There was a second beyond it, where the Arabs still lingered, and for that again they went. But the enemy, the fight at last taken out of them, made but a feeble stand, and it was carried at the first onset. But what was that firing in their rear? Had a body of Soudanese lain concealed somewhere? Or had their dead come to life again? Neither.

One of the Gardner guns had been overturned into the limber containing its ammunition, and set fire to. This kept burning, hissing, and firing shots like a gigantic and malevolent cracker for a long time. But the Blue Jackets recovered the gun. When the victorious troops crowned the last ridge, the valley of Tamai lay below them, and there was spread the camp of Osman Digna, the object of their march, the prize for which they had been fighting. The enemy made no further attempt to defend it; they had proved to their cost that the Mahdi’s assurance that the infidel guns would “spit water” was a lie.

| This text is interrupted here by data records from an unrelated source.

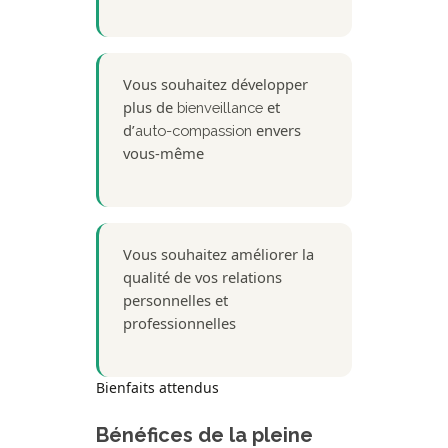
Vous souhaitez développer
plus de
et
bienveillance
d’
envers
auto-compassion
vous-même
Vous souhaitez améliorer la
qualité de vos relations
personnelles et
professionnelles
Bienfaits attendus
Bénéfices de la pleine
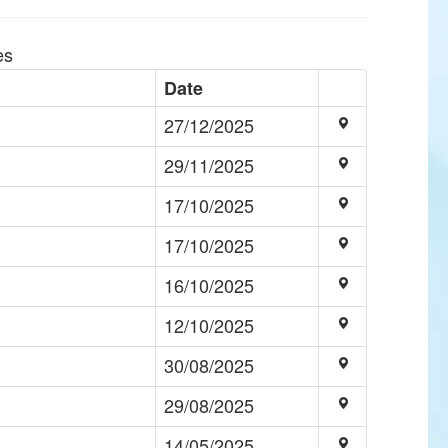
es
Date
27/12/2025
29/11/2025
17/10/2025
17/10/2025
16/10/2025
12/10/2025
30/08/2025
29/08/2025
14/05/2025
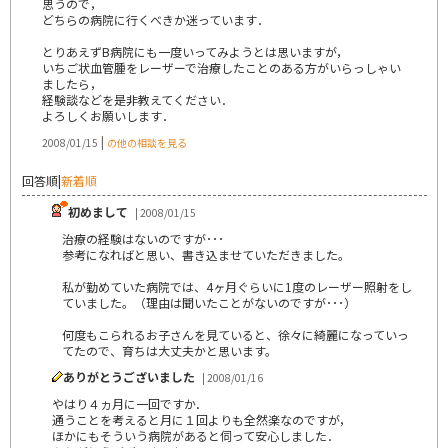
思うので，
どちらの病院に行くべきか迷っています．
とりあえずB病院にも一度いってみようとは思いますが，
いちご状血管腫をレーザーで治療したことのある方がいらっしゃい
ましたら，
経験談などを是非教えてください．
よろしくお願いします．
|
2008/01/15
の他の相談を見る
回答順
|
新着順
初めまして
| 2008/01/15
治療の経験はないのですが･･･
参考になればと思い、書き込ませていただきました。
私が勤めていた病院では、4ヶ月ぐらいに1度のレーザー照射をし
ていました。（理由は聞いたことがないのですが･･･）
何度もこられるお子さんを見ていると、徐々に綺麗になっていっ
てたので、育ちは大丈夫かと思います。
ありがとうございました
| 2008/01/16
やはり４ヵ月に一回ですか．
通うことを考えると月に１回よりも全然楽なのですが，
ほかにもそういう病院があると伺って安心しました．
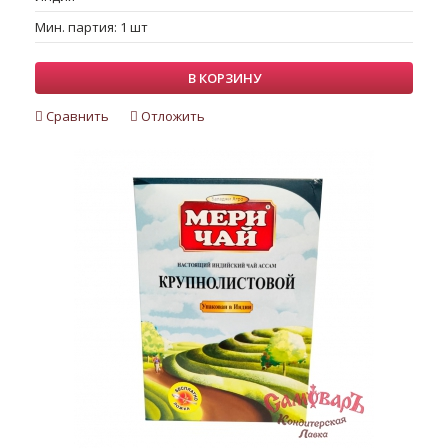
Мин. партия: 1 шт
В КОРЗИНУ
Сравнить
Отложить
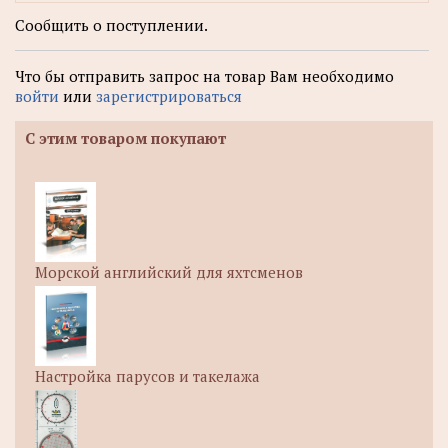
Сообщить о поступлении.
Что бы отправить запрос на товар Вам необходимо
войти
или
зарегистрироваться
С этим товаром покупают
Морской английский для яхтсменов
Настройка парусов и такелажа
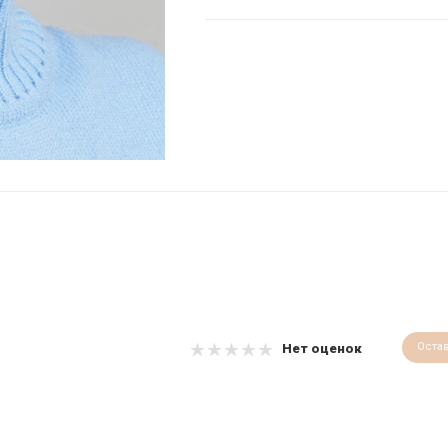
Оста
Нет оценок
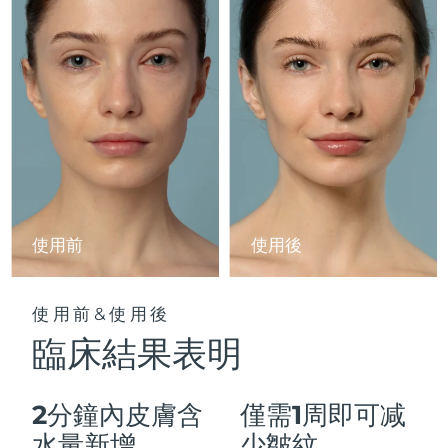
Advanced pore care essentials
以色列
預計送達日期
8/12/26
For healthy hair
18% PAP
護膚品
男士
義大利
預計送達日期
8/8/26
日本
預計送達日期
8/11/26
澤西島
預計送達日期
8/13/26
全部購買
哈薩克
預計送達日期
8/10/26
FOREO APP
科威特
預計送達日期
8/8/26
使用前
使用後
關於我們
拉脫維亞
預計送達日期
8/8/26
使用前&使用後
黎巴嫩
預計送達日期
8/9/26
臨床結果表明
立陶宛
預計送達日期
8/8/26
2分鐘內皮膚含
僅需1周即可减
盧森堡
預計送達日期
8/8/26
水量新增
少皺紋。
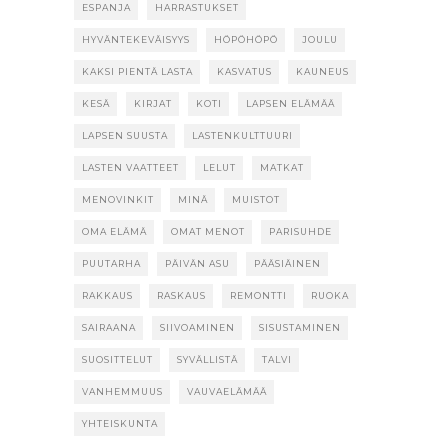
ESPANJA
HARRASTUKSET
HYVÄNTEKEVÄISYYS
HÖPÖHÖPÖ
JOULU
KAKSI PIENTÄ LASTA
KASVATUS
KAUNEUS
KESÄ
KIRJAT
KOTI
LAPSEN ELÄMÄÄ
LAPSEN SUUSTA
LASTENKULTTUURI
LASTEN VAATTEET
LELUT
MATKAT
MENOVINKIT
MINÄ
MUISTOT
OMA ELÄMÄ
OMAT MENOT
PARISUHDE
PUUTARHA
PÄIVÄN ASU
PÄÄSIÄINEN
RAKKAUS
RASKAUS
REMONTTI
RUOKA
SAIRAANA
SIIVOAMINEN
SISUSTAMINEN
SUOSITTELUT
SYVÄLLISTÄ
TALVI
VANHEMMUUS
VAUVAELÄMÄÄ
YHTEISKUNTA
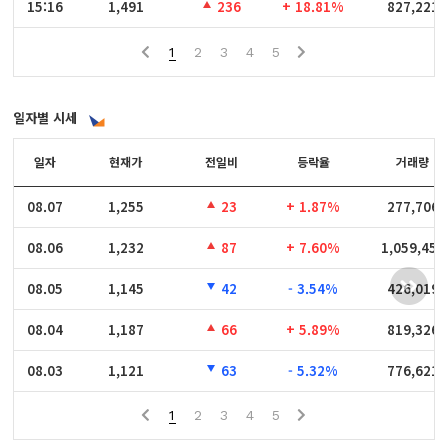
15:16
15:16
1,491
236
+ 18.81%
827,221
1
2
3
4
5
일자별 시세
일자
일자
현재가
전일비
등락율
거래량
08.07
08.07
1,255
23
+ 1.87%
277,706
08.06
08.06
1,232
87
+ 7.60%
1,059,456
08.05
08.05
1,145
42
- 3.54%
426,019
08.04
08.04
1,187
66
+ 5.89%
819,326
08.03
08.03
1,121
63
- 5.32%
776,621
1
2
3
4
5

They were disheartened, beaten at all points, and hundreds of their best and bravest lay in heaps on the hills and in the valleys to feed the vultures and the jackals. It was no retreat such as they often made, stalking slowly and sullenly from the field where they had been foiled, but a disorderly flight, a rout.

The camp was left to the conquerors, with two standards, all their ammunition, tents, stores, and the spoils of former victories, and before noon the English, without fear of molestation, were slaking their thirst at the wells.